As a steady stream of admirers congregated in The Surrey, it was inevitable old Potomac stories would unfold. Ninety-two-year-young Ada DeFranceaux, whose daughter Diane, now a California resident, rode horses with Miller when they both lived on River Road and horseback was a normal mode of transportation for kids growing up in “the country.”
“I want two copies, one for me and one to send to Diane,” she told the authoress. Now living in Bethesda, Mrs. deFranceaux convinced her son, Don, and his wife, Peggy, to drive her to the event. “I just couldn’t miss it,” she said as she greeted former Potomac neighbors, Sara Lee Greenhalgh and Helen and Brownie Stupar.
There were others in the crowd who came, not only for Miller’s book, but seeking advice from her for their own endeavors. “I’m writing a biography about Adm. Winfield Scott Schley. His naval career ran from the Civil to Spanish American Wars,” Potomac resident Bob Jones related. Miller gave him information about a group of biographers that would be helpful.
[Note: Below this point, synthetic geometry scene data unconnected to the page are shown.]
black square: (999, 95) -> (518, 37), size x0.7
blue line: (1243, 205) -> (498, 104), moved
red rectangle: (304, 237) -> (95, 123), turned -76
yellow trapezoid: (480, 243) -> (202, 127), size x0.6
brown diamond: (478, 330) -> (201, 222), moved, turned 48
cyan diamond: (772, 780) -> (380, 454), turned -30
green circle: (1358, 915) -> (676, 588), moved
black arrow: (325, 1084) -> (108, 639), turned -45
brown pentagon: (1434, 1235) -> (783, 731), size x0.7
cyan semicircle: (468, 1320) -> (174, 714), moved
Melynda Wilcox was also interested in getting published. She was among the first to arrive, accompanied by Dino DeConcini, a Tankersley family friend. Wilcox, from Alexandria, hearing Del. Jean Cryor was in the gathering, remarked, “I know her daughter, Allison, and worked on her campaign when she ran for city council in Alexandria.” Connections abounded.
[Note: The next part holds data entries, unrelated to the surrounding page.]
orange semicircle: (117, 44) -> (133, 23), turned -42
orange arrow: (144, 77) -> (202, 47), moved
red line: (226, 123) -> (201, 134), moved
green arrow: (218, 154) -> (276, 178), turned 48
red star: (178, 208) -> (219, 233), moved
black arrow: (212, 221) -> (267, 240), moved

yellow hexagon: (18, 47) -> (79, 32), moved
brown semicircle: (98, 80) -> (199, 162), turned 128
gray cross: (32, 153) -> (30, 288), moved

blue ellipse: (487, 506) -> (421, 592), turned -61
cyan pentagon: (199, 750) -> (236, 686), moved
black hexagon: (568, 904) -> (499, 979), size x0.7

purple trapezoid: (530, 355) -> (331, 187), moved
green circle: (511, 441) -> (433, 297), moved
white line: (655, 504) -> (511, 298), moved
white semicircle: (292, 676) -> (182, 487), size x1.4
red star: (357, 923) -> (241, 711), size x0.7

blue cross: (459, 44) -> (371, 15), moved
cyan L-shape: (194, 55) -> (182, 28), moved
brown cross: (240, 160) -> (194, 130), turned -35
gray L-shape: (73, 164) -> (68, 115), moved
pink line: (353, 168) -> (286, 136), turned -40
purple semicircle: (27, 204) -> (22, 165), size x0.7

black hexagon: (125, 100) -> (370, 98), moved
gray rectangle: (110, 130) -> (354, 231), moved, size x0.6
Another scribe, Mary Ann Kephart, said she was writing, “a small book” on Whites Ferry. “It’s nothing creative. I am putting together the facts,” she explained. She and daughter, Perry Kratsch, are active in the upper county’s Historic Medley District Inc., a historic preservation group. Kratsch and Miller were high school friends at Holton Arms School.
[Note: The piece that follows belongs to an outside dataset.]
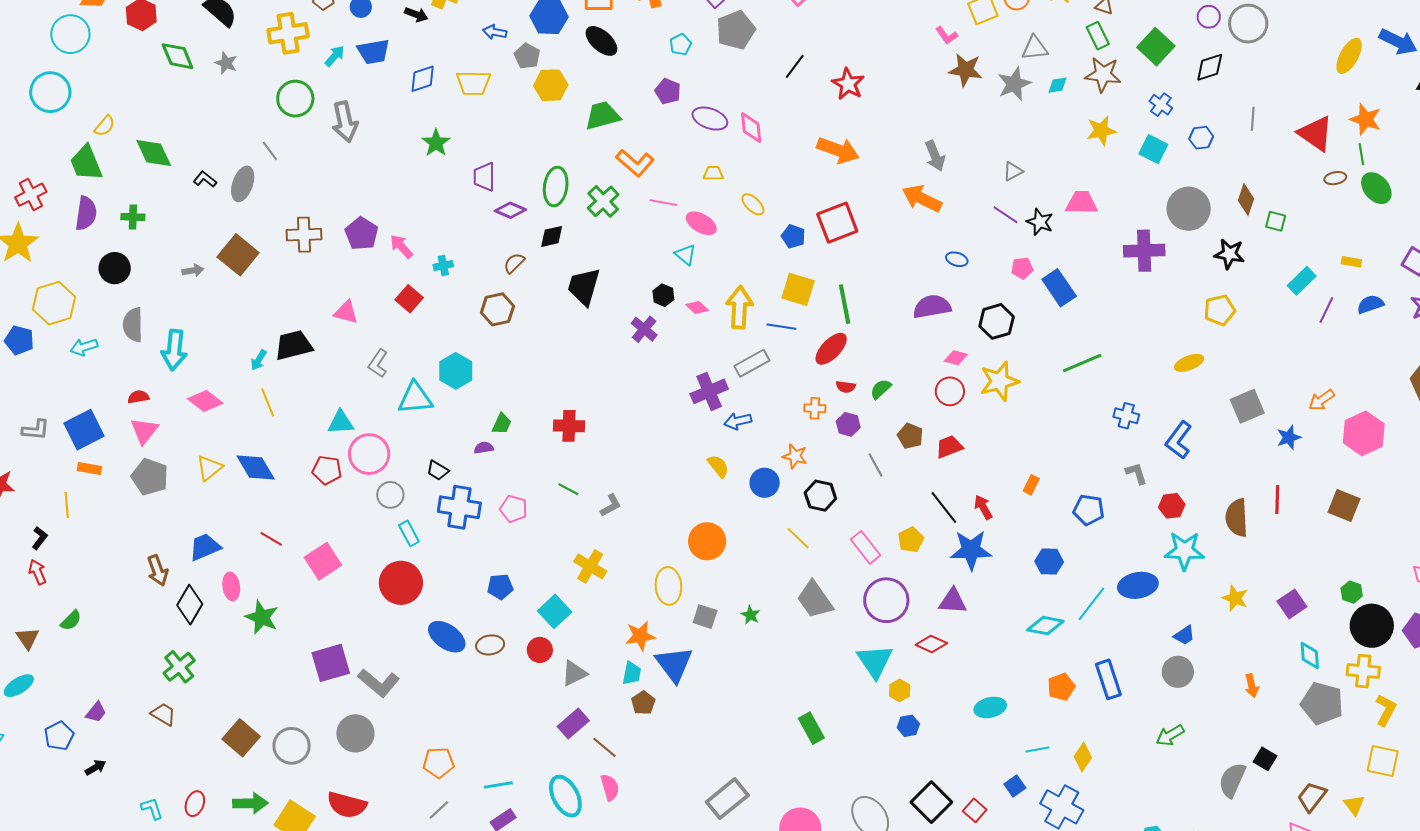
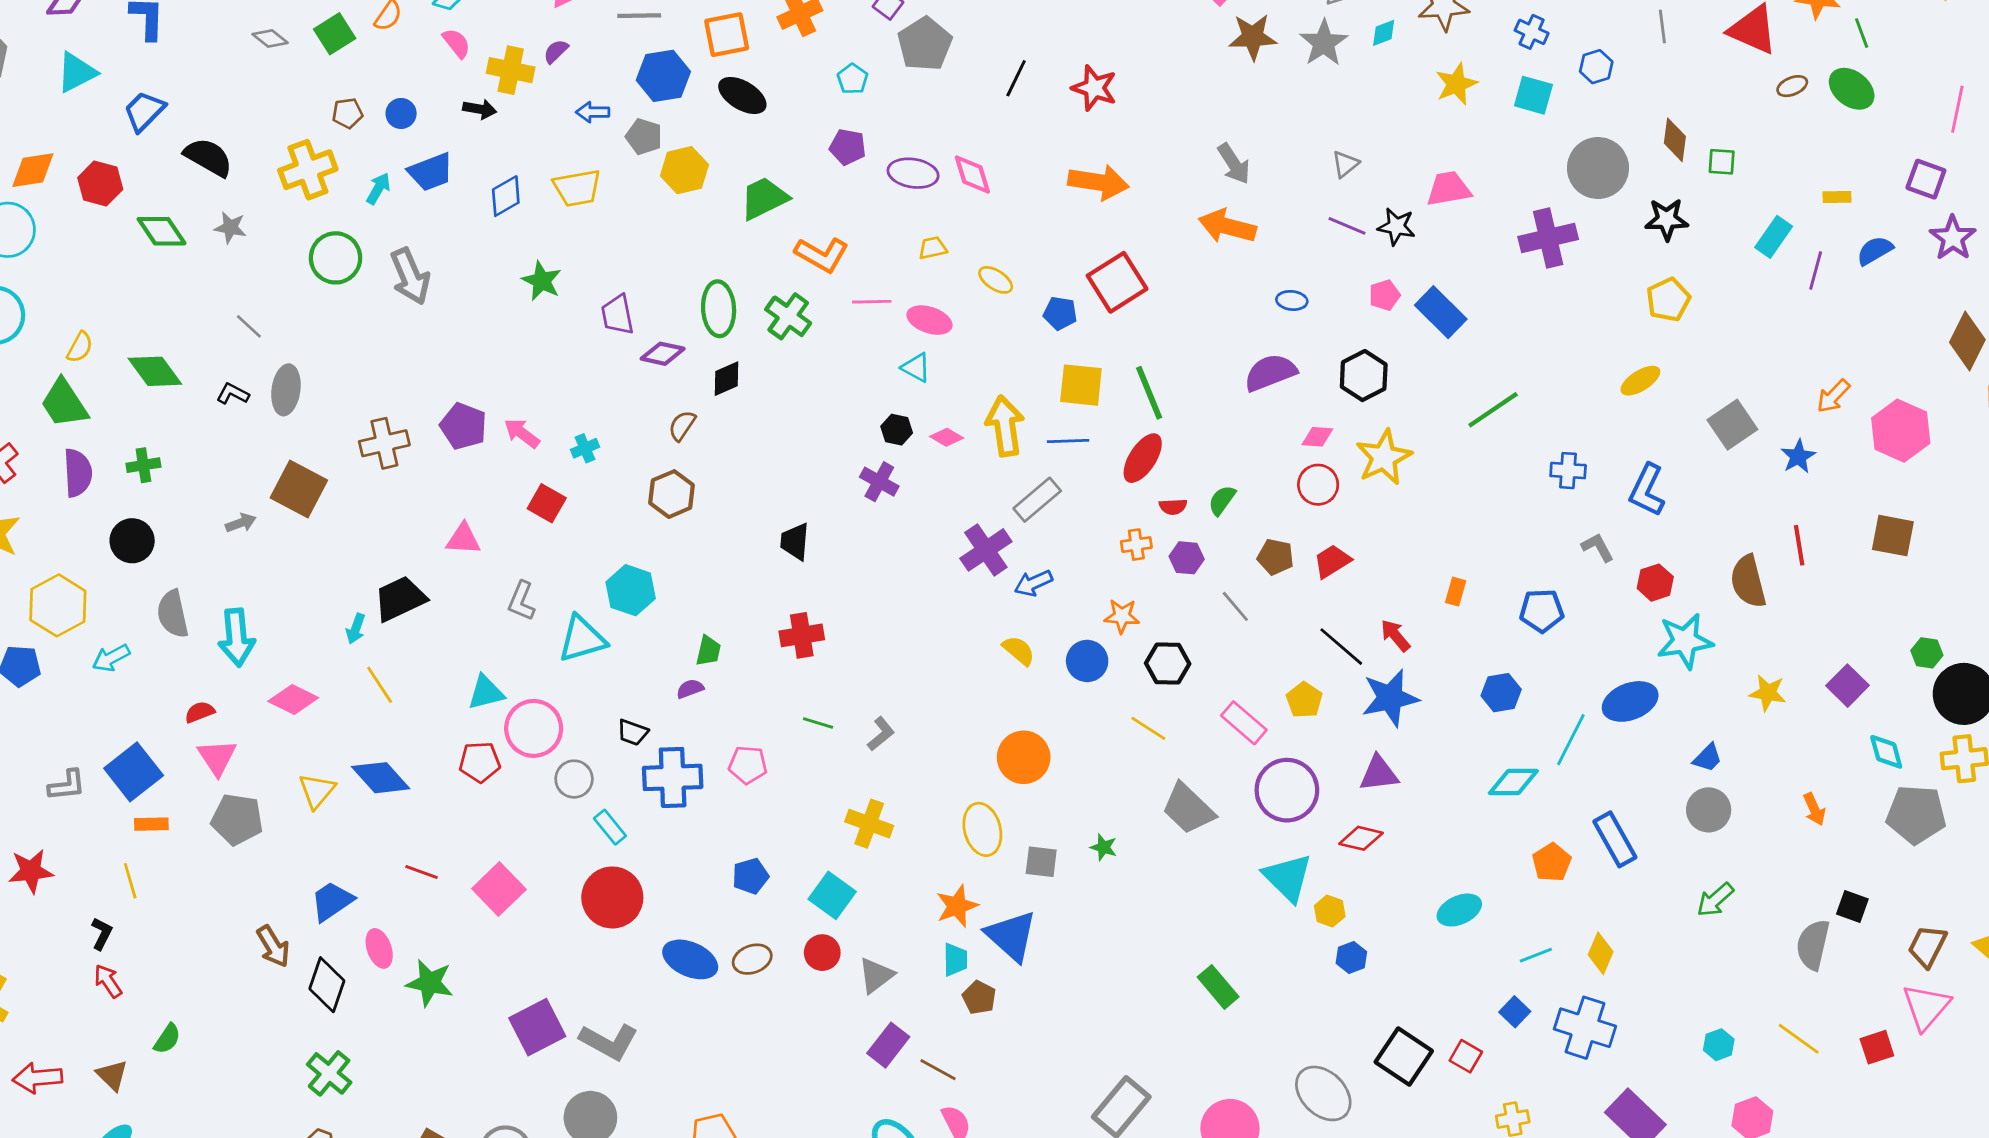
gray line: (270, 151) -> (249, 326), moved
green line: (1361, 154) -> (1862, 33), moved
black trapezoid: (584, 287) -> (795, 541), moved, size x0.7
Jean Findlay, a Dickerson resident, knew Miller’s relatives in Albuquerque. “I’m from there,” Findlay said, bringing forth a deluge of memories for both.
Isabella Greenway would have loved this crowd. Her life was a picture of inter- connections. From her debutante days in New York, to homesteading on a New Mexico ranch, running an airline, founder of the renowned Arizona Inn, and Arizona congresswoman (1933-37) no grass grew beneath her feet.
She out-lived three husbands (two of them were members of Theodore Roosevelt’s famous “Rough Riders”), was a close friend of T.R., and Eleanor and FDR , and she later challenged the latter for not being progressive enough. She also, somehow along the way, raised three successful children.
When questioned as why she chose Greenway for research, Miller responded with yet another connection. “When mother moved from Maryland to Arizona I flew out to visit the ranch. One of the first things I noticed in the house was a framed photograph of Franklin Delano Roosevelt,” she recalled. “Knowing Mother’s life-long dedication to the Republican party I was shocked,” she said.
“Take a close look,” Bazy Tankersley advised her daughter. “He is sitting on this front porch.’” The ranch Miller’s mother bought was the ranch owned by Isabella Greenway where Eleanor and FDR visited.